La fin de la méritocratie ?

Un infiltré nous propose une réflexion stimulante sur le lien entre l’évolution de la stratification éducative de la société française et la foi en l’idéologie méritocratique. Les bouleversements de ces dernières décennies pourraient-ils déstabiliser le consentement aux institutions ? 


L’évolution de la société depuis la deuxième guerre mondiale est étroitement liée au facteur éducatif. En effet, depuis 1945 et plus particulièrement entre 1965 et 1995, une augmentation significative du niveau éducatif des jeunes générations a eu pour conséquence une stratification éducative inédite de la population française. En effet, la proportion de diplômés du supérieur, très minoritaire avant la Seconde Guerre mondiale n’a eu de cesse d’augmenter pour représenter aujourd’hui environ un tiers des nouvelles classes d’âge. La hausse du niveau éducatif ne concerne toutefois pas les seuls diplômés du supérieur, une part très importante des actifs ayant suivi des études secondaires jusqu’au baccalauréat, atteint aujourd’hui par presque 80% des lycéens :

Proportion de bacheliers dans une génération (sessions 1950-2014) (en %)
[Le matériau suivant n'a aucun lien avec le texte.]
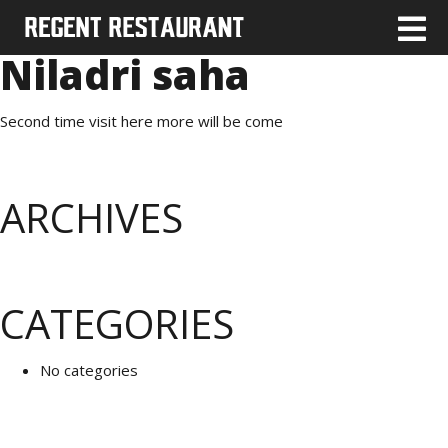
Niladri saha
Second time visit here more will be come
ARCHIVES
CATEGORIES
No categories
Par ailleurs et si l’on s’intéresse cette fois-ci à la structure de la population active, la hausse de la part des « CSP+ » est un phénomène marquant des dernières décennies :

Catégorie socioprofessionnelle des personnes en emploi de 1982 à 2019

Ainsi, à la faveur de cette montée en puissance numérique, la classe des « intellectuels » a pu limiter de plus en plus ses contacts avec le reste de la population – et ainsi se refermer socialement sur elle-même. La traduction politique de ce phénomène a été la mise à l’écart des classes populaires, moins diplômées en général, conduisant ainsi la gauche à devenir le parti des diplômés (omniprésents dans les organisations politiques de gauche) alors qu’elle était celui des non-diplômés cinquante ans auparavant (voir T. Piketty, ‘’Capital et idéologie’’).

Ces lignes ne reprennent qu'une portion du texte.